Distributeur : Wild Bunch
Budget : -
Genre : Action, Thriller.
Nationalité : Français
Durée : 1h57min

Synopsis :
L’histoire vraie de Billy Moore, jeune boxeur anglais incarcéré dans une prison en Thaïlande pour détention de drogue. Dans cet enfer, il est rapidement confronté à la violence des gangs et n’a plus que deux choix : mourir ou survivre. Lorsque l’administration pénitentiaire l'autorise à participer à des tournois de Muay-Thai, Billy donne tout ce qui lui reste.




Critique :



D'aucuns diront du nouveau film de Jean-Stéphane Sauvaire qu'il s'agit d'un survival, d'un film de boxe, d'une plongée dans l'univers pénitentiaire, d'un biopic sur la rédemption ou bien d'un peu tout ça à la fois. Ce serait toutefois passer à côté de sa dimension ontologique car Une Prière avant l'Aube n'est autre qu'un film sur l'humain, dans ce qu'il a de plus métaphysique et charnel à la fois. Métaphysique d'abord car on assiste à l'errance puis à la réhabilitation d'un toxicomane au prix d'un âpre combat avec lui-même – figuré par une scène finale aussi poignante que désarmante. Charnel ensuite car le corps s'avère être le noyau dur du film et que la caméra de Sauvaire scrute l'anatomie en même temps qu'elle sculpte l'âme. 

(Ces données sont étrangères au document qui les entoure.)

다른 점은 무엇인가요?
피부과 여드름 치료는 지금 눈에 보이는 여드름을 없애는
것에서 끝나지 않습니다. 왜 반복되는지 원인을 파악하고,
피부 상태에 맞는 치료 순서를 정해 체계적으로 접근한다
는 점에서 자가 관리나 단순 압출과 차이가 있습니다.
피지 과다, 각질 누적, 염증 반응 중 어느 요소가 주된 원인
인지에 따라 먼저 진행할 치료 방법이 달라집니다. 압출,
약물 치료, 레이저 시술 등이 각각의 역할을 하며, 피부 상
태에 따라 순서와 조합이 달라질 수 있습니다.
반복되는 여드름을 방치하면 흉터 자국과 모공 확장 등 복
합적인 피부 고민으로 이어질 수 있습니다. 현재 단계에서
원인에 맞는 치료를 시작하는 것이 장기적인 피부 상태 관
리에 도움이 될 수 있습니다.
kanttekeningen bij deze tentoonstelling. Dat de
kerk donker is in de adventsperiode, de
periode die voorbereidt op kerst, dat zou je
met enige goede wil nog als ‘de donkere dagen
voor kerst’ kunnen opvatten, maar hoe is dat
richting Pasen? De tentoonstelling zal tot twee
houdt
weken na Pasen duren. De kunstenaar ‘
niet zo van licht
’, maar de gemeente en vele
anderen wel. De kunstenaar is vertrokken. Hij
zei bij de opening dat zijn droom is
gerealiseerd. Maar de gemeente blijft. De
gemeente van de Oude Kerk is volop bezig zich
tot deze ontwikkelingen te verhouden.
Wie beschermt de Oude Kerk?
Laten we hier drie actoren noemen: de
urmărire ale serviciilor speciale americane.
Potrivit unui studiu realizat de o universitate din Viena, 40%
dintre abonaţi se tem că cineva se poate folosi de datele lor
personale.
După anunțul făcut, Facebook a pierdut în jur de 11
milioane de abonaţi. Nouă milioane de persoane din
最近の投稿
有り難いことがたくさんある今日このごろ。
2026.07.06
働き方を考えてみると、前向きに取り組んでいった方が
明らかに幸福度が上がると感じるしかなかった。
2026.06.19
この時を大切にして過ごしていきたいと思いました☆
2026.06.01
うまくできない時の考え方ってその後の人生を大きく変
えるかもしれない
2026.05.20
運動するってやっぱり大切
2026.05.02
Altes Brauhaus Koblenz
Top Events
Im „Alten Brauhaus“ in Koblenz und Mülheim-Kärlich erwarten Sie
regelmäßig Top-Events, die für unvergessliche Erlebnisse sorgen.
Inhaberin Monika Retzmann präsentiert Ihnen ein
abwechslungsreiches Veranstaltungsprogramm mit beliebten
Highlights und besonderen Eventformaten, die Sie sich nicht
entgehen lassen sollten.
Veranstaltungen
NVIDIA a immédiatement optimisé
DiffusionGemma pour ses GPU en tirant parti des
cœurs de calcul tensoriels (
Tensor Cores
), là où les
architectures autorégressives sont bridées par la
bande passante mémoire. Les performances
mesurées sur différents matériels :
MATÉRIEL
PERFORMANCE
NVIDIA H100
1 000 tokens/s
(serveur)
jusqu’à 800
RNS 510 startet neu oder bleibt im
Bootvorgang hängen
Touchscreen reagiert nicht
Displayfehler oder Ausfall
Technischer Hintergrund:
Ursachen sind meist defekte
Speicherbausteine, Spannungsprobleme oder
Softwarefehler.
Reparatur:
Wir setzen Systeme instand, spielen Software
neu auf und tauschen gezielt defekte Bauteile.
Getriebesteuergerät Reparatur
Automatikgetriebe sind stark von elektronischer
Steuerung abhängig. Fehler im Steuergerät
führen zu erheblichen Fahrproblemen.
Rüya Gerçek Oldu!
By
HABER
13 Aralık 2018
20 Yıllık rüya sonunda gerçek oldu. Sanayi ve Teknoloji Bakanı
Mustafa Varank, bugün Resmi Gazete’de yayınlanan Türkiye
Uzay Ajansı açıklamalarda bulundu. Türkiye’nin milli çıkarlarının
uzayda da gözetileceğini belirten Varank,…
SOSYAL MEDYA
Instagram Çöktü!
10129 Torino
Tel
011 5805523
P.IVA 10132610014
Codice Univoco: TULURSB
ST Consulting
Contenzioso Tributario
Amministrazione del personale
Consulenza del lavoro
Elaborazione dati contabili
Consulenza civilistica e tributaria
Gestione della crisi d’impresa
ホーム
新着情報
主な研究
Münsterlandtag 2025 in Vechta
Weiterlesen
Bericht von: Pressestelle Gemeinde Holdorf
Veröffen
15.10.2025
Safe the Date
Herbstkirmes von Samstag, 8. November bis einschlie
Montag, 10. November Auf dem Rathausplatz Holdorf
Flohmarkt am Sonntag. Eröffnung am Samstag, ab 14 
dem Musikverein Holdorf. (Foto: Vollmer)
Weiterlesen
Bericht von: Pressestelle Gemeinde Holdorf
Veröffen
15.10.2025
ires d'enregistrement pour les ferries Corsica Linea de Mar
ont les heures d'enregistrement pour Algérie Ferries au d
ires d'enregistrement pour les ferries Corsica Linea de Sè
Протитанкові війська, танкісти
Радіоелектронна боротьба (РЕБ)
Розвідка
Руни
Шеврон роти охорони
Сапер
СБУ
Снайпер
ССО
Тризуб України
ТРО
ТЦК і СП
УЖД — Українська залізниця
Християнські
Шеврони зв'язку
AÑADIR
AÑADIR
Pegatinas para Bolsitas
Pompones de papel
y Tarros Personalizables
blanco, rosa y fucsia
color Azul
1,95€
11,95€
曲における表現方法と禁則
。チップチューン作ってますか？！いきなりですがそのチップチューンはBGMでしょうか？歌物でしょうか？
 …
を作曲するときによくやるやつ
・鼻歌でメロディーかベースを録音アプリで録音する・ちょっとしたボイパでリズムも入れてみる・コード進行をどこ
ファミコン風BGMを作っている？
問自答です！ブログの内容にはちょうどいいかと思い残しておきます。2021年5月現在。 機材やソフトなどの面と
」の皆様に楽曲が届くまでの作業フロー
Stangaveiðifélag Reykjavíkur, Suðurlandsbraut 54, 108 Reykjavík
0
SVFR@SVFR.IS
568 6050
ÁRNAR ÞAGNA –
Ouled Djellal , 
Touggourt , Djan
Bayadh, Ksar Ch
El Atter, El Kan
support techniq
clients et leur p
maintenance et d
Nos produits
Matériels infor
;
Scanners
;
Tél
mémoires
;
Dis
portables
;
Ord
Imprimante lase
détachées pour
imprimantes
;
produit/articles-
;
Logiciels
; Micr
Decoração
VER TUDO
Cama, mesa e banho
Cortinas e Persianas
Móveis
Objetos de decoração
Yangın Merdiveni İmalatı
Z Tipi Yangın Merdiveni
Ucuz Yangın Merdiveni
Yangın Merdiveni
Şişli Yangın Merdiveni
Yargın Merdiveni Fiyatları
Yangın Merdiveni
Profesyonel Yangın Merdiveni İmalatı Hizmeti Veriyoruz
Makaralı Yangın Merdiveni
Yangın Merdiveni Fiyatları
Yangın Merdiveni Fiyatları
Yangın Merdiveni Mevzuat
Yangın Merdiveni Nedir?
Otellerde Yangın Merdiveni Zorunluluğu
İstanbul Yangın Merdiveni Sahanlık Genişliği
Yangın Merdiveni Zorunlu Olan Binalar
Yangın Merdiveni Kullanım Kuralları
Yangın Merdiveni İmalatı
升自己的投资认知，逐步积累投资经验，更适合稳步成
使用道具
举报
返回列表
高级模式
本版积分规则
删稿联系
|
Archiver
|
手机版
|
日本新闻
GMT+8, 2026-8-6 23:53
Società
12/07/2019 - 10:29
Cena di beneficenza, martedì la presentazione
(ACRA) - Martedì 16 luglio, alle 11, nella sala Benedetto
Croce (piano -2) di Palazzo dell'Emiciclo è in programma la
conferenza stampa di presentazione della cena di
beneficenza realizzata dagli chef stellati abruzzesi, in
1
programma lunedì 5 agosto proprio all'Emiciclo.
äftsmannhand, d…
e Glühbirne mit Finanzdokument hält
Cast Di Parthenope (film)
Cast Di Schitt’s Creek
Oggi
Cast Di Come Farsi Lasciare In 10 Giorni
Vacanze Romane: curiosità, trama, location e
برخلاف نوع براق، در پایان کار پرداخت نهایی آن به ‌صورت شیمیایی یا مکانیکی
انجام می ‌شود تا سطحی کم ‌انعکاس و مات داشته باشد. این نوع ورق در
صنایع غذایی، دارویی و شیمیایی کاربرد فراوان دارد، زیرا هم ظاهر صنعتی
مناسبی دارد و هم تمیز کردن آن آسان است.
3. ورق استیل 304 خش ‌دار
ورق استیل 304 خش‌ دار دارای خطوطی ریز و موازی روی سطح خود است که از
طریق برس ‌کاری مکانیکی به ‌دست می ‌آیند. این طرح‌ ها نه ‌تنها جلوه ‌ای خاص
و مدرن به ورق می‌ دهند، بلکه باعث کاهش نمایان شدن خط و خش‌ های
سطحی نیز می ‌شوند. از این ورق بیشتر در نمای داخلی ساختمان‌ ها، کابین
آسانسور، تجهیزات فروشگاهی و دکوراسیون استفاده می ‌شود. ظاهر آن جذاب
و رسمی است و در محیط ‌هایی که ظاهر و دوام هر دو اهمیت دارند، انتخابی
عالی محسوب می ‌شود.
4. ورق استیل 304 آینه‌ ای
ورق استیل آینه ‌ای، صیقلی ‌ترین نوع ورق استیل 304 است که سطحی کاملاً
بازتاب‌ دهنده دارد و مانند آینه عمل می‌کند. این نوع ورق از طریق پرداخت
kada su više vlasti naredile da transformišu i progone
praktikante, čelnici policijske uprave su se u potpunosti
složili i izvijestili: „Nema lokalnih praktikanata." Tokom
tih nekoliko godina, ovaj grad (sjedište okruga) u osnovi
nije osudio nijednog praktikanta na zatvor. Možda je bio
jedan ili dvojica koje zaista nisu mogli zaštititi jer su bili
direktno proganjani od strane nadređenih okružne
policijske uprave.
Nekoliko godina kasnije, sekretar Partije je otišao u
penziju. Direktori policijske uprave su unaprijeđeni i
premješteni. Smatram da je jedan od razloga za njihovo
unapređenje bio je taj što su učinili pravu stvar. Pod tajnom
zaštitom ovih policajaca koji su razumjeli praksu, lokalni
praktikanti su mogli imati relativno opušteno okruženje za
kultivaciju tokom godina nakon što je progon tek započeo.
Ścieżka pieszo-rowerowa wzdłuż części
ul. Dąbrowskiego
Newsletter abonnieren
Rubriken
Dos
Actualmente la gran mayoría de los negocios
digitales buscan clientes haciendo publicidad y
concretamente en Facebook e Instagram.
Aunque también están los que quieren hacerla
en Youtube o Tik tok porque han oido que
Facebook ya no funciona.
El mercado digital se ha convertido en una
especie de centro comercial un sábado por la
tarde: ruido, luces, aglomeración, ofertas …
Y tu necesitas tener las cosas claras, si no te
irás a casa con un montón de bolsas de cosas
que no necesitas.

Plans rapprochés et plans séquences immergent le spectateur dans une profusion de chair hétéroclite, de la rondeur d'un sein à la raideur d'une nuque. La foule de tatouages énigmatiques se heurte à un amas de muscles retors. Les corps sont agglutinés, superposés, ne forment qu'un, sans doute pour refléter les rapports de force entre identité et communauté. Le réalisateur de Johnny Mad Dog sature brillamment l'espace – et rappelle ainsi les conditions des prisons thaïlandaises dont le taux d'occupation avoisine les 225 % – mais aussi le son où jaillit toute la violence du milieu carcéral. 2h d'angoisses contenues, de résignation enragée et de cris non sous-titrés qui traduisent l'isolement de Billy Moore (interprété par le toujours aussi prometteur Joe Cole) mais aussi et surtout sa résilience incroyable. 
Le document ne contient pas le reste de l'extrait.